╭──
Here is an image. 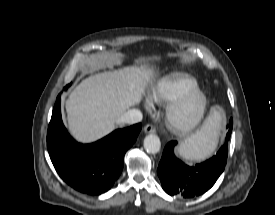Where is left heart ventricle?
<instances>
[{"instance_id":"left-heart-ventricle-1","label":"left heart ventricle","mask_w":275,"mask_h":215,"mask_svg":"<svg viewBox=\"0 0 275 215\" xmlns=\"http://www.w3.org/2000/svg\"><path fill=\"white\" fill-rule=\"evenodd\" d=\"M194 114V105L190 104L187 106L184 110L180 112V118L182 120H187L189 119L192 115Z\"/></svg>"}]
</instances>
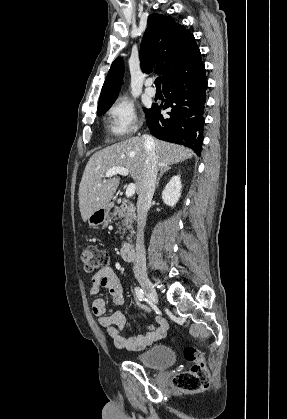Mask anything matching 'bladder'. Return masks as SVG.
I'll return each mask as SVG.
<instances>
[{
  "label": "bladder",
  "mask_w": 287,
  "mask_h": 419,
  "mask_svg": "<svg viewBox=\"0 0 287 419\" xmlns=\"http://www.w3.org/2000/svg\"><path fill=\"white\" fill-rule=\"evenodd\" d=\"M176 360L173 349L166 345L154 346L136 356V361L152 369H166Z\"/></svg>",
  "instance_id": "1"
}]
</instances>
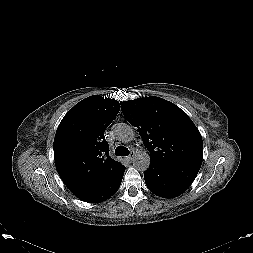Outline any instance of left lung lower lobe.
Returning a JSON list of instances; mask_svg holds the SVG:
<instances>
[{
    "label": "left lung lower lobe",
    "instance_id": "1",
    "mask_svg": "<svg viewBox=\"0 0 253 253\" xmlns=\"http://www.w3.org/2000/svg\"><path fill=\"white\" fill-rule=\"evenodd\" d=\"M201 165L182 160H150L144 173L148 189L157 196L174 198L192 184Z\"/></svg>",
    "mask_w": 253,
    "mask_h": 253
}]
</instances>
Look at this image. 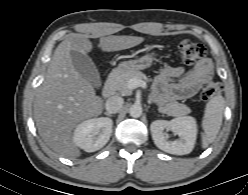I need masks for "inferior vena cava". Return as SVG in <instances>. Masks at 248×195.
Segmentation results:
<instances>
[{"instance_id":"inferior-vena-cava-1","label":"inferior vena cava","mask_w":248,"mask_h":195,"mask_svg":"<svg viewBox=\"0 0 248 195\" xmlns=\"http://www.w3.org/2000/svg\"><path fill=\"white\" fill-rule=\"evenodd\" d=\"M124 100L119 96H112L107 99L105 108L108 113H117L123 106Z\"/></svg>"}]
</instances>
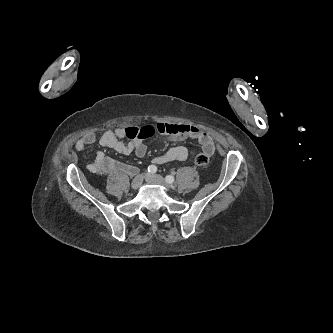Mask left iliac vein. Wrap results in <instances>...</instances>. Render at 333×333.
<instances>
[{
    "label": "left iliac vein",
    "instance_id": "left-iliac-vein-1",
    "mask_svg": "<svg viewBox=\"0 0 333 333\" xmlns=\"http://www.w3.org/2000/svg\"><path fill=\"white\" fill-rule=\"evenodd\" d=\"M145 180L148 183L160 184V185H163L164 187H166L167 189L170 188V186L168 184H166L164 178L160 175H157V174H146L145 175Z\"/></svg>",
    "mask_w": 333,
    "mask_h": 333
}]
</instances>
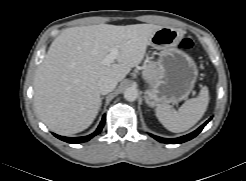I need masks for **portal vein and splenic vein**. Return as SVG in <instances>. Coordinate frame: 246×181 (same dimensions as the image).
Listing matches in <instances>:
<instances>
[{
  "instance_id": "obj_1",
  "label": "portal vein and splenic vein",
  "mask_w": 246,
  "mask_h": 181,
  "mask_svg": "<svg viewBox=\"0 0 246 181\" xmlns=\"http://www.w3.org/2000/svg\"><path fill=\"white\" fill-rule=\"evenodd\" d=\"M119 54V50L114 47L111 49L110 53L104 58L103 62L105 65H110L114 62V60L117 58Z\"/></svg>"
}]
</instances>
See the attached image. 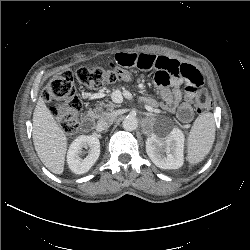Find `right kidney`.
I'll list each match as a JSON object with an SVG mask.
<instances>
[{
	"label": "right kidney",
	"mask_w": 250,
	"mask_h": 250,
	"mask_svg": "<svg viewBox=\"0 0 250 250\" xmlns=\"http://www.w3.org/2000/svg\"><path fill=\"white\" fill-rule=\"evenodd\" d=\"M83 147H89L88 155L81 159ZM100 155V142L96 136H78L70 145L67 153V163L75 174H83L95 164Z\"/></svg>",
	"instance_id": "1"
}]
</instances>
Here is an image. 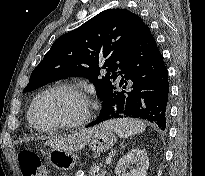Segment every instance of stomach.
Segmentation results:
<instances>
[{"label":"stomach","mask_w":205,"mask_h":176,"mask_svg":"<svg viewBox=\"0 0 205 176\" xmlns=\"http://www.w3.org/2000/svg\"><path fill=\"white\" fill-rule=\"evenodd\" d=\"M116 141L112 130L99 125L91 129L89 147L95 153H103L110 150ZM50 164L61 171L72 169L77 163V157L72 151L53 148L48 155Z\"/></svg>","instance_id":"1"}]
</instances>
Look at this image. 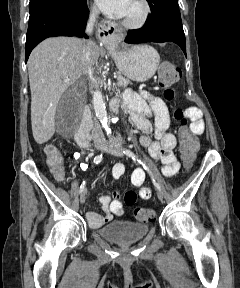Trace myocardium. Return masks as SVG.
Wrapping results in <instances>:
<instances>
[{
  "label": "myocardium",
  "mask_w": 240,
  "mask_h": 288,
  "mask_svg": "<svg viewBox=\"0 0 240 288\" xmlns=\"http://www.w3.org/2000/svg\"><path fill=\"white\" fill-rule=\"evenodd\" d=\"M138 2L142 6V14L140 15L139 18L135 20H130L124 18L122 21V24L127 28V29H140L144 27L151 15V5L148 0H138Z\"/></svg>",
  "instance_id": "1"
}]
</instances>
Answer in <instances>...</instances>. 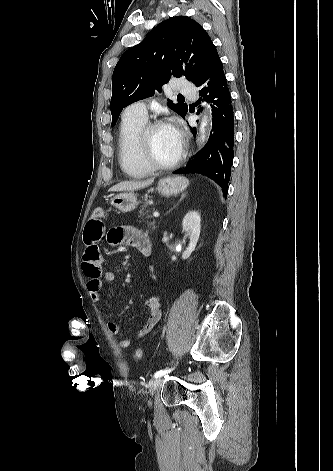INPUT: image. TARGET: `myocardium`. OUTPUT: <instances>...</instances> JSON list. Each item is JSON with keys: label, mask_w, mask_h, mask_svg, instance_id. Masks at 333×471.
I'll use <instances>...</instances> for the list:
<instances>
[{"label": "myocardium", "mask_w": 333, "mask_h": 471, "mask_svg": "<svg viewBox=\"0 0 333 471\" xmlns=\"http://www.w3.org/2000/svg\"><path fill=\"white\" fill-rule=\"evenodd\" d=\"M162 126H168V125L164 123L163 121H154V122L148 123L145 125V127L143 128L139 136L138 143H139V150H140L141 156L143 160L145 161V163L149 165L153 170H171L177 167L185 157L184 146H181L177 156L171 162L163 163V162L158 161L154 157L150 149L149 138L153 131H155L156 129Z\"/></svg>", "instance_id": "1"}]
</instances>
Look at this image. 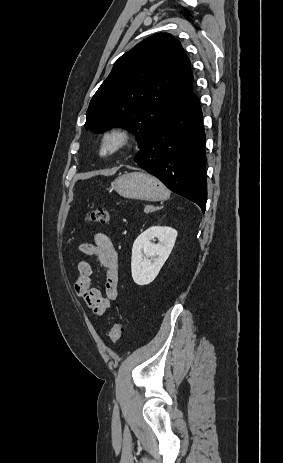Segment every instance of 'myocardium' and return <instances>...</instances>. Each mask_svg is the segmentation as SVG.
╰──
╭──
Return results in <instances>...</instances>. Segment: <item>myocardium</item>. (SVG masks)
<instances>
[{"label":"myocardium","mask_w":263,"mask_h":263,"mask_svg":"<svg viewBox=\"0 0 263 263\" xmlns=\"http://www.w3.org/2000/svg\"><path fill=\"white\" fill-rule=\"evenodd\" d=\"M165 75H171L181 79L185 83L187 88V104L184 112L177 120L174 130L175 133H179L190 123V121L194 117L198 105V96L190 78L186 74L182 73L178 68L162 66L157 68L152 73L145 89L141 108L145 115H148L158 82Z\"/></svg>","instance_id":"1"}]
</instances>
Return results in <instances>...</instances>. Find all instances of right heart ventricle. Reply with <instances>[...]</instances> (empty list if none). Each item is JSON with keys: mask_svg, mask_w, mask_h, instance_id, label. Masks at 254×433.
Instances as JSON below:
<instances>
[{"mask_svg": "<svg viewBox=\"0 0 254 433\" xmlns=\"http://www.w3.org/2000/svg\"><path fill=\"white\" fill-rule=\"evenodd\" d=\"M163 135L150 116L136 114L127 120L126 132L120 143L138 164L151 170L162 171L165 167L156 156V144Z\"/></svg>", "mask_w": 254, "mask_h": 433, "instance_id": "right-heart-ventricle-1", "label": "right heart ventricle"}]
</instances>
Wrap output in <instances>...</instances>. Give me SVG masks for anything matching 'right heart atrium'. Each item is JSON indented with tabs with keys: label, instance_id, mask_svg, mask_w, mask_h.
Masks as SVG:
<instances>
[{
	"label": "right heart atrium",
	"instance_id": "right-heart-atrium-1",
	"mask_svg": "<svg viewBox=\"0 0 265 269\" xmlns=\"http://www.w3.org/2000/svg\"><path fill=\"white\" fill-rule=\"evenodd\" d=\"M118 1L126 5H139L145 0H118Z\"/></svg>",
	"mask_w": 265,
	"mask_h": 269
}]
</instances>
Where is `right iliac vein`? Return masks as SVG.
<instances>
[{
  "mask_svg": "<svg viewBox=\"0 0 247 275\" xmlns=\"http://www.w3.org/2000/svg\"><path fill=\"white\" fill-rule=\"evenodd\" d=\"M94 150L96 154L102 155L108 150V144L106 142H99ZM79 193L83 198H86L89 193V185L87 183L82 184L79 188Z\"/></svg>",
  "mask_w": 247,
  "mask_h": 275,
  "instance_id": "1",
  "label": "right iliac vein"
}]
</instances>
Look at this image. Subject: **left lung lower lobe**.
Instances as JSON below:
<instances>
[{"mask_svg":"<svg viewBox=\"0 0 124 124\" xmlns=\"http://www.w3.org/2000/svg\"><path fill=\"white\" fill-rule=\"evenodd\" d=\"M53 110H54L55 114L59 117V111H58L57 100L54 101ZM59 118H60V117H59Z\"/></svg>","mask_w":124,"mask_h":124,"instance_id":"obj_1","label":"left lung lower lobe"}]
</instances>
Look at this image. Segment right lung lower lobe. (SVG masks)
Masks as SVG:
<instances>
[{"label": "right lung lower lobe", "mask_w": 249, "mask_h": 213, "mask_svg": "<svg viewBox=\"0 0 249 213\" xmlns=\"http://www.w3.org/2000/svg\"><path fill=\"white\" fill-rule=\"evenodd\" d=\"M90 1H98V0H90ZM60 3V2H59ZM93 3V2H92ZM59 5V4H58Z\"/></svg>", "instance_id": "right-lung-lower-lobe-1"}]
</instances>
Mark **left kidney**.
╰──
╭──
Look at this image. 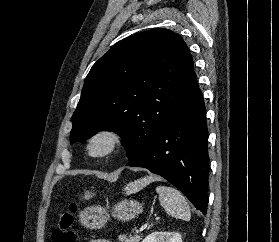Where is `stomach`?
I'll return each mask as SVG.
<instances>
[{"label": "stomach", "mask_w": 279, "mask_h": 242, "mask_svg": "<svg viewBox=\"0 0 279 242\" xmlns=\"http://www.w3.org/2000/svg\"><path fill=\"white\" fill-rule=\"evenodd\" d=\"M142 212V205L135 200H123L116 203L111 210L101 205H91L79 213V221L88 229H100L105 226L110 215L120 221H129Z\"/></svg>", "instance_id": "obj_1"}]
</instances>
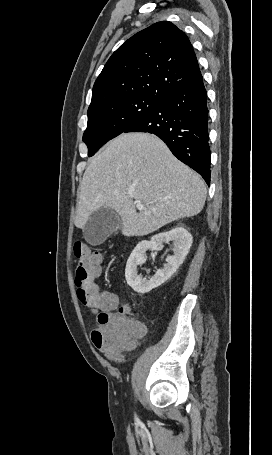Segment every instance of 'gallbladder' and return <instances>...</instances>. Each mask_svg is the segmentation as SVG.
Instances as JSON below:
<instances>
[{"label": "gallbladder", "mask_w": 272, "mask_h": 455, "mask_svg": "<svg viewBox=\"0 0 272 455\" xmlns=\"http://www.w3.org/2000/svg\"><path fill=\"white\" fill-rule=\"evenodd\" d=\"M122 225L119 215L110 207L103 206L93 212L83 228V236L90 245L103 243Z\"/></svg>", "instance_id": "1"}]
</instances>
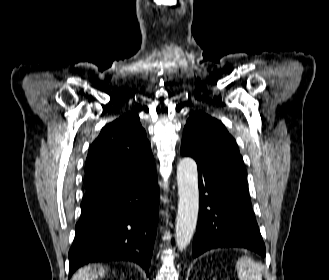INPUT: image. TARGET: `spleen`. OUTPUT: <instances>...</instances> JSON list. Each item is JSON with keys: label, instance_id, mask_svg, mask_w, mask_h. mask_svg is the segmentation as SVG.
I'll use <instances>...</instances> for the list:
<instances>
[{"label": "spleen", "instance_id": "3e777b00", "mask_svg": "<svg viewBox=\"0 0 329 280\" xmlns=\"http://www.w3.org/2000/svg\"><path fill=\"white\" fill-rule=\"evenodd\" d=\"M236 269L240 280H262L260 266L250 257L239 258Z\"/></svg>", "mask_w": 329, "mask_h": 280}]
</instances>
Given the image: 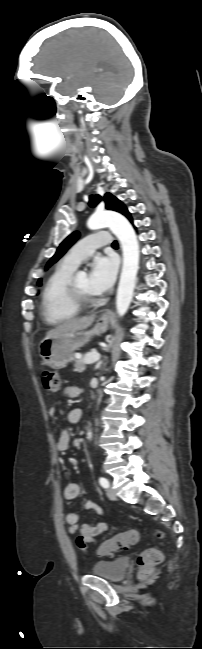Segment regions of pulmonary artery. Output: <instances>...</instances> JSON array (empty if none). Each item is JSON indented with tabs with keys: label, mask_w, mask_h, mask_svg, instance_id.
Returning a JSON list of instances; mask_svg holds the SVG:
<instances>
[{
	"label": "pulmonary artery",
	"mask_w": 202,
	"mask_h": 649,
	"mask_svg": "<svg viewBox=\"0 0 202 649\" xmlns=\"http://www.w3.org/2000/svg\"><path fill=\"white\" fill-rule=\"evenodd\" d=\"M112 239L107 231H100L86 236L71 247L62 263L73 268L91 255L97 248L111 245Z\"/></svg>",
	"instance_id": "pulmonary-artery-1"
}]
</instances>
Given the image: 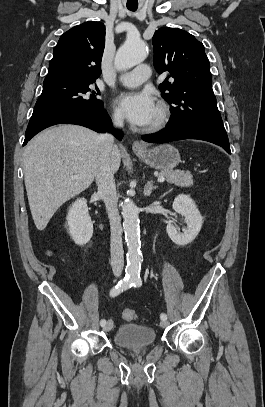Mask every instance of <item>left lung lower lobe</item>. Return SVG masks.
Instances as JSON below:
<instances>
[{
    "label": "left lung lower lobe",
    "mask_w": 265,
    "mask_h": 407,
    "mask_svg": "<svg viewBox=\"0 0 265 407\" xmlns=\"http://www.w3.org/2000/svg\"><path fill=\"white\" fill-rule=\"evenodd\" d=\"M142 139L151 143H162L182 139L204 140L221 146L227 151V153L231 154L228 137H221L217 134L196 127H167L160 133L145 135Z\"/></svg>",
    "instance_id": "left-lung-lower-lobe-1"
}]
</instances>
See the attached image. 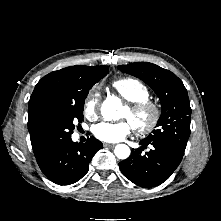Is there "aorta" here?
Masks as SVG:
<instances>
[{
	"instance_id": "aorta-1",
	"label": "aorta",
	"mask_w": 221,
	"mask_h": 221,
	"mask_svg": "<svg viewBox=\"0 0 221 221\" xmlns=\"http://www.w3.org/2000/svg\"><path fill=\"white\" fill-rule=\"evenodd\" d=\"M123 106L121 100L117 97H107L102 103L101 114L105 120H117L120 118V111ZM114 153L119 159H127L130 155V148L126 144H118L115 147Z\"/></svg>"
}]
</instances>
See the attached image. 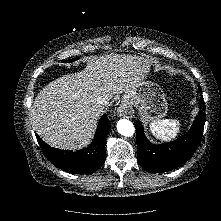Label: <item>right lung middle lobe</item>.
╰──
--- Task statement ---
Everything starting at the line containing "Look at this image. Segment right" and ending at the line containing "Mark **left kidney**." in the records above should be repeated exactly, and only that.

--- Response for this exercise ---
Look at this image. Segment right lung lower lobe. (SVG masks)
Masks as SVG:
<instances>
[{"label": "right lung lower lobe", "mask_w": 249, "mask_h": 213, "mask_svg": "<svg viewBox=\"0 0 249 213\" xmlns=\"http://www.w3.org/2000/svg\"><path fill=\"white\" fill-rule=\"evenodd\" d=\"M90 1H98V0H90ZM60 3V2H59ZM93 3V2H92ZM59 5V4H58Z\"/></svg>", "instance_id": "right-lung-lower-lobe-1"}]
</instances>
Mark **left kidney**.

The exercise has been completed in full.